About this task. Your copy of the entries below should hold exactly the lines from the one containing "для дітей і дорослих" to the one containing "企業が成長するためには、", inclusive, and no pictures.

[Saved entries]
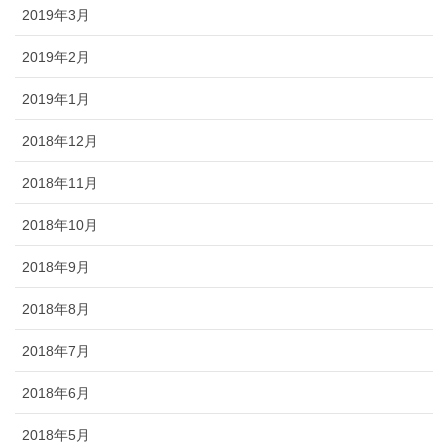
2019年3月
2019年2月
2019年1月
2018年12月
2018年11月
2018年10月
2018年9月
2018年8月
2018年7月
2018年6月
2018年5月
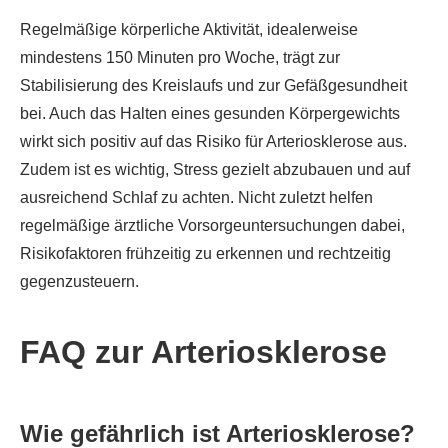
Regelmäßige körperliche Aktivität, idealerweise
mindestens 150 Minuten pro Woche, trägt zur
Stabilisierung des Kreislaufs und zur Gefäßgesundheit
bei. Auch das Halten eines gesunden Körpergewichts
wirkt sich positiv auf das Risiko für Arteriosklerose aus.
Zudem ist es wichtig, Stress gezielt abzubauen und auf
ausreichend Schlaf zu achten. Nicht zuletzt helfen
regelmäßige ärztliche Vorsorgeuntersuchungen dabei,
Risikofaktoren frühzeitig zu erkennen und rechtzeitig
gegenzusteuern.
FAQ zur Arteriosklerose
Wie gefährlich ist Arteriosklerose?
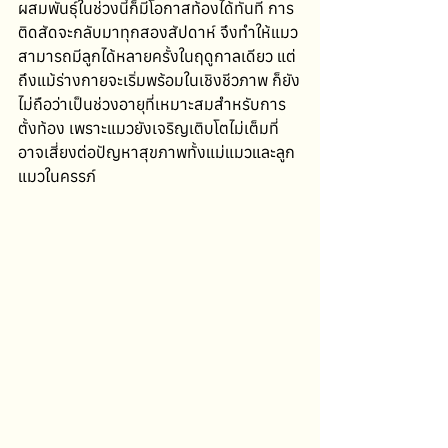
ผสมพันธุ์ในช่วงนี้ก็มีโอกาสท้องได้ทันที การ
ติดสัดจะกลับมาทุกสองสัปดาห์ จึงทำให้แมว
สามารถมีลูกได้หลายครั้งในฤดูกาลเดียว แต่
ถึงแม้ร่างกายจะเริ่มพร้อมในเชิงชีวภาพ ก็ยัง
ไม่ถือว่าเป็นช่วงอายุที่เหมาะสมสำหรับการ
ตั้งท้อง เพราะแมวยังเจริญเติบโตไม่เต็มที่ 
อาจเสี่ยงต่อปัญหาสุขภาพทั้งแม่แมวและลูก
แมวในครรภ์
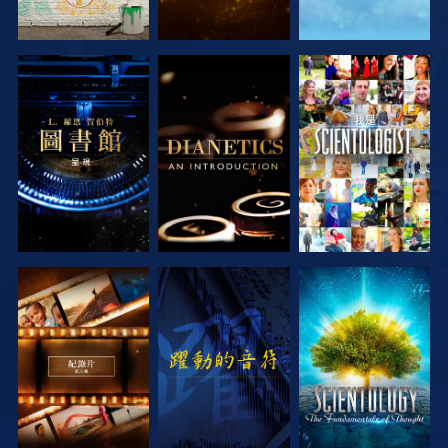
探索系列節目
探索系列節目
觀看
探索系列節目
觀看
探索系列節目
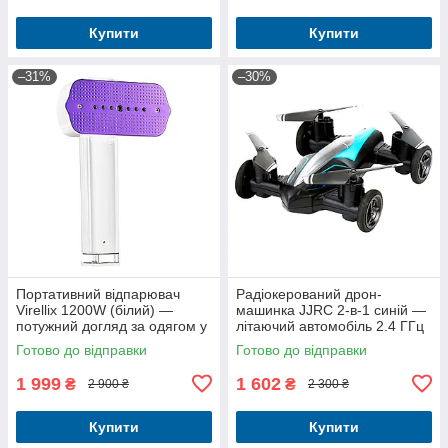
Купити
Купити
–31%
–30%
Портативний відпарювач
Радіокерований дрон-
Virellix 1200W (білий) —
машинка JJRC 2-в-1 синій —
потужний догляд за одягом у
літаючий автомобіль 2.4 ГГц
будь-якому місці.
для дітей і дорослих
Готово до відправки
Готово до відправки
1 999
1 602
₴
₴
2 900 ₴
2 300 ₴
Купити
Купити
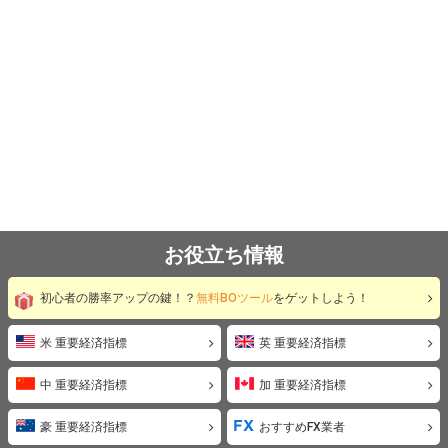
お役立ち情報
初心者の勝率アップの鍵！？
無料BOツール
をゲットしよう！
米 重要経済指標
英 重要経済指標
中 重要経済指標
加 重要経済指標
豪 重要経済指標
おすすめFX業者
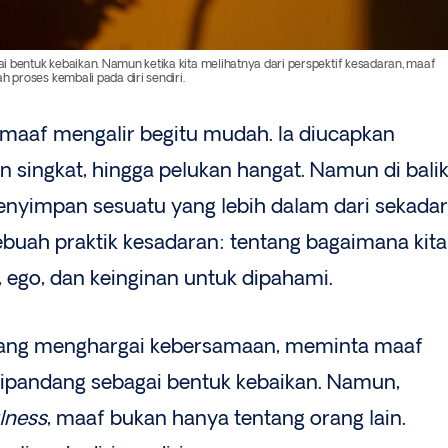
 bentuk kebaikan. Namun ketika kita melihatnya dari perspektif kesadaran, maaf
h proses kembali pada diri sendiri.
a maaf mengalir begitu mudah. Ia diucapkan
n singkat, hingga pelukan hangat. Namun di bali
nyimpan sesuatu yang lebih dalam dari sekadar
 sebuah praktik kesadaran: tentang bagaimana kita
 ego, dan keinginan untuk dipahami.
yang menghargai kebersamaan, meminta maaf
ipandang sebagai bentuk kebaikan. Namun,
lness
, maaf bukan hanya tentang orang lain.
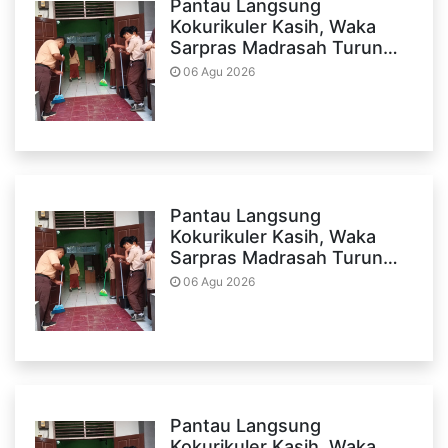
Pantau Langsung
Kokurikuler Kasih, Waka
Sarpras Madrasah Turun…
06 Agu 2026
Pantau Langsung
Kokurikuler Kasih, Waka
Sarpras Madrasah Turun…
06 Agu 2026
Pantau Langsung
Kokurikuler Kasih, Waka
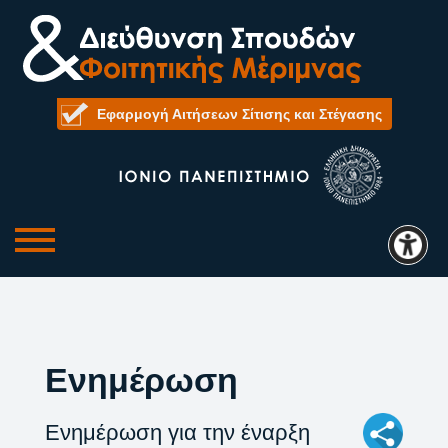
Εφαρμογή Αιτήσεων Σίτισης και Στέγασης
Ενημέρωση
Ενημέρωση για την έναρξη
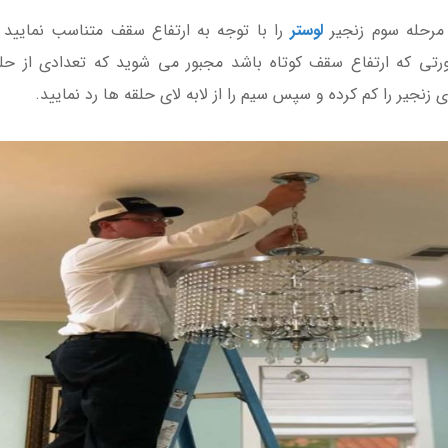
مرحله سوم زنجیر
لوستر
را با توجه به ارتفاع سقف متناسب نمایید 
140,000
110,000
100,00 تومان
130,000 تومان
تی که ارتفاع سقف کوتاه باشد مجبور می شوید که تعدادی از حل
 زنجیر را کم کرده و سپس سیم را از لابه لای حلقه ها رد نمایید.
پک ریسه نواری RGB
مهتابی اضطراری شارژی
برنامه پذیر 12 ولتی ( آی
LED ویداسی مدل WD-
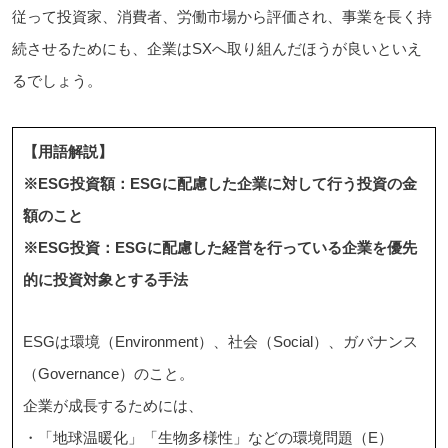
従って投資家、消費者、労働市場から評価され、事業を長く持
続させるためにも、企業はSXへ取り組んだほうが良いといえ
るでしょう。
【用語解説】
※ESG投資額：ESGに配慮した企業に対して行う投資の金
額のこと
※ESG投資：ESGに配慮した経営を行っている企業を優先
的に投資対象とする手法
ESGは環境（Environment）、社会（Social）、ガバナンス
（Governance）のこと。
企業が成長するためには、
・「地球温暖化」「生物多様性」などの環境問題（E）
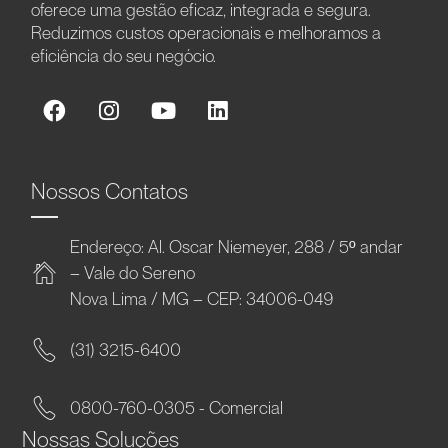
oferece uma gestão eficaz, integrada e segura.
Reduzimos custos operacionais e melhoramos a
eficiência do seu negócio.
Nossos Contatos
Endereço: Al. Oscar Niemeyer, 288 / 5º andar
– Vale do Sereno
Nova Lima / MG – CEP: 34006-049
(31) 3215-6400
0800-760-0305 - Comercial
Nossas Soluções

Response box.
для дітей і дорослих
Готово до відправки
Готово до відправки
1 999
1 602
₴
₴
2 900 ₴
2 300 ₴
Купити
Купити
お役立ち情報
初心者の勝率アップの鍵！？
無料BOツール
をゲットしよう！
米 重要経済指標
英 重要経済指標
中 重要経済指標
加 重要経済指標
豪 重要経済指標
おすすめFX業者
 bentuk kebaikan. Namun ketika kita melihatnya dari perspektif kesadaran, maaf
h proses kembali pada diri sendiri.
a maaf mengalir begitu mudah. Ia diucapkan
n singkat, hingga pelukan hangat. Namun di bali
nyimpan sesuatu yang lebih dalam dari sekadar
 sebuah praktik kesadaran: tentang bagaimana kita
 ego, dan keinginan untuk dipahami.
yang menghargai kebersamaan, meminta maaf
ipandang sebagai bentuk kebaikan. Namun,
lness
, maaf bukan hanya tentang orang lain.
Pantau Langsung
Kokurikuler Kasih, Waka
Sarpras Madrasah Turun…
06 Agu 2026
Pantau Langsung
Kokurikuler Kasih, Waka
Sarpras Madrasah Turun…
06 Agu 2026
Pantau Langsung
Kokurikuler Kasih, Waka
Εφαρμογή Αιτήσεων Σίτισης και Στέγασης
Ενημέρωση
Ενημέρωση για την έναρξη
مرحله سوم زنجیر
لوستر
را با توجه به ارتفاع سقف متناسب نمایید 
140,000
110,000
100,00 تومان
130,000 تومان
تی که ارتفاع سقف کوتاه باشد مجبور می شوید که تعدادی از حل
 زنجیر را کم کرده و سپس سیم را از لابه لای حلقه ها رد نمایید.
پک ریسه نواری RGB
مهتابی اضطراری شارژی
برنامه پذیر 12 ولتی ( آی
LED ویداسی مدل WD-
従って投資家、消費者、労働市場から評価され、事業を長く持
続させるためにも、企業はSXへ取り組んだほうが良いといえ
るでしょう。
【用語解説】
※ESG投資額：ESGに配慮した企業に対して行う投資の金
額のこと
※ESG投資：ESGに配慮した経営を行っている企業を優先
的に投資対象とする手法
ESGは環境（Environment）、社会（Social）、ガバナンス
（Governance）のこと。
企業が成長するためには、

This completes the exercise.